Crumple up the box score. Set it aflame. This was a legendary performance, whatever the numbers say. Eight days after an elbow left him with a broken face and a concussion, 17 days after tearing a ligament in the thumb on his shooting hand, Embiid logged 36 minutes of basketball that was far more impeccable than it had any right to be.
The stat line was pedestrian by his standards: 18 points, 11 rebounds, 5-of-12 shooting. But anybody who watched what unfolded on the court could see what his presence meant. A Sixers defense that allowed an average of 113 points while losing the series’ first two games was suddenly impenetrable. Heat center Bam Adebayo, who’d scored 47 points in Games 1 and 2, fininished Game 3 with just nine. Miami shot just 27-of-77 from the field, 7-of-30 from three. The Sixers won the rebounding battle by nine. More importantly, they won the battle of the wills.
“We needed him, and he showed up,” Sixers guard James Harden said. “And he delivered. It’s not about him scoring 30, 40 points. It’s his presence.”
The 48 hours leading up to Game 3 had left plenty of doubt about whether Embiid would even be cleared to play. He participated in a light workout on Thursday, but arrived at the arena on Friday still uncertain whether he would feel well enough to play.
“It was a struggle,” said Embiid, who was still in the NBA’s concussion protocol as the Sixers took the court for Game 2 on Wednesday, battling the aftereffects of an elbow from Raptors forward Pascal Siakam at the end of their first-round series. “Really because of the concussion and dealing with a bunch of symptoms, but I’m glad they went away and I’m glad I’m back.

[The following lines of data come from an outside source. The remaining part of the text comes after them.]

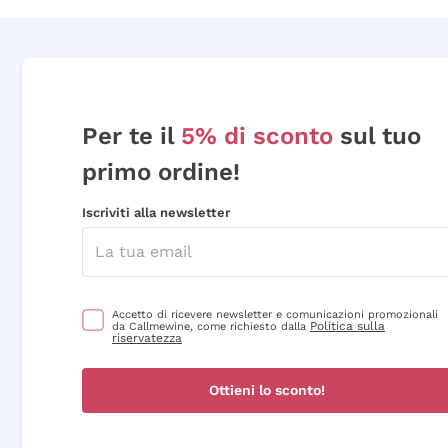
Per te il
5% di sconto
sul tuo
primo ordine!
Iscriviti alla newsletter
Accetto di ricevere newsletter e comunicazioni promozionali
Politica sulla
da Callmewine, come richiesto dalla
riservatezza
Ottieni lo sconto!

They cleared me [Thursday]. Today obviously was about seeing how I feel especially after working out yesterday.”
An hour-and-a-half before the game, Rivers still expressed uncertainty about his superstar’s availability. If he did play, he said, the team’s training staff would be keeping a close eye on him.
“I really didn’t have any expectations, honestly,” Rivers said. “I really didn’t know how it would shake out. I knew his presence would have an impact, so I was positive of that.”

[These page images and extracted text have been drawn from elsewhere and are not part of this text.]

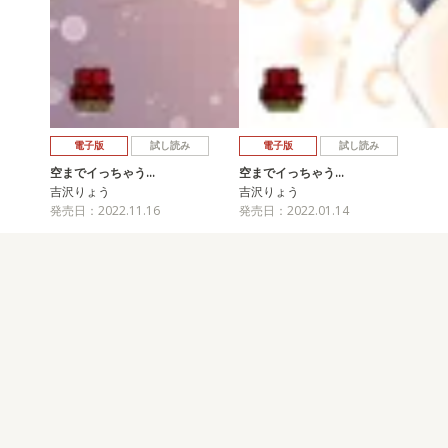
電子版
試し読み
電子版
試し読み
空までイっちゃう…
空までイっちゃう…
吉沢りょう
吉沢りょう
発売日：2022.11.16
発売日：2022.01.14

Presence. It’s a funny word to consider with regard to Embiid. For years, he seemed more likely to be a player who was defined by his absence. Two seasons on the sidelines with a broken foot. An orbital fracture that cost him the first two playoff games of his career in 2018. A seemingly annual bout with knee or back soreness that sapped his conditioning at the worst possible time. A playoff loss to the Toronto Raptors that left him in tears.
Even now, after two straight MVP-caliber seasons and a game that seems to mature with every shift, you entered Friday feeling like you couldn’t quite believe. The broken hand, the broken face, the broken brain, the weeklong layoff, the mask. Here we were again. Same old Embiid.

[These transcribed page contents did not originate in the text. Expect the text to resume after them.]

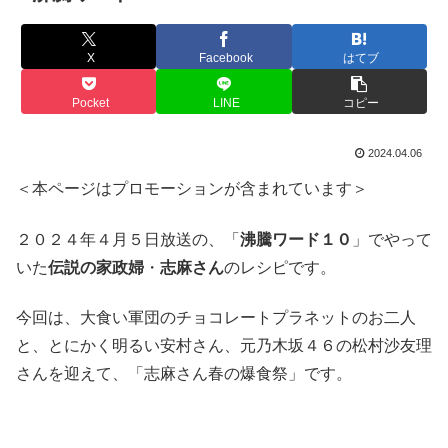
X
Facebook
はてブ
Pocket
LINE
コピー
2024.04.06
＜本ページはプロモーションが含まれています＞
２０２４年４月５日放送の、「
沸騰ワード１０
」でやって
いた
伝説の家政婦
・
志麻さん
のレシピです。
今回は、大食い軍団のチョコレートプラネットのお二人
と、とにかく明るい安村さん、元乃木坂４６の松村沙友理
さんを迎えて、「志麻さん春の爆食祭」です。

But he wasn’t, and he isn’t, and by the end of a herculean effort that saw him lobby for and win a couple of crucial extra minutes of court time at the start of the fourth, Embiid had proved once and for all that he is now something far greater.
“I’ve lost a lot of time,” Embiid said. “Who knows how good I could have been at this stage of my career if I hadn’t missed those two years? But when I deal with this type of stuff, I just take it as what it is. It happens. I just have to move on. It’s unfortunate — I’ve dealt with a lot of stuff, but my mind is always focused on staying positive and doing whatever is possible. I think it’s more my motivation to try to win, to try to win the whole thing. That’s what motivates me.”
On Friday night, we saw once and for all that the kid has become a man.